#### Data to process

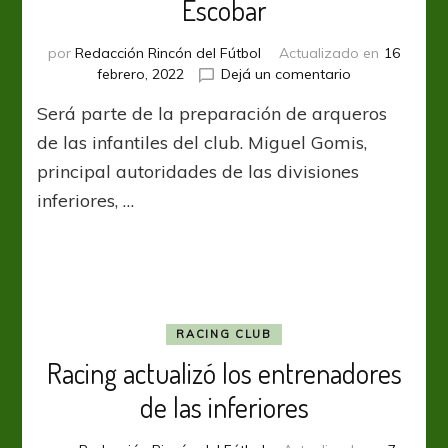
Escobar
por
Redacción Rincón del Fútbol
Actualizado en
16
en
febrero, 2022
Dejá un comentario
Racing
Será parte de la preparación de arqueros
reconoce
a
de las infantiles del club. Miguel Gomis,
Federico
principal autoridades de las divisiones
Escobar
inferiores, …
RACING CLUB
Racing actualizó los entrenadores
de las inferiores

########

What you have to do:
Would you please repeat all the data word for word, but without the pictures?

Solution for this exercise:
Escobar
por
Redacción Rincón del Fútbol
Actualizado en
16
en
febrero, 2022
Dejá un comentario
Racing
Será parte de la preparación de arqueros
reconoce
a
de las infantiles del club. Miguel Gomis,
Federico
principal autoridades de las divisiones
Escobar
inferiores, …
RACING CLUB
Racing actualizó los entrenadores
de las inferiores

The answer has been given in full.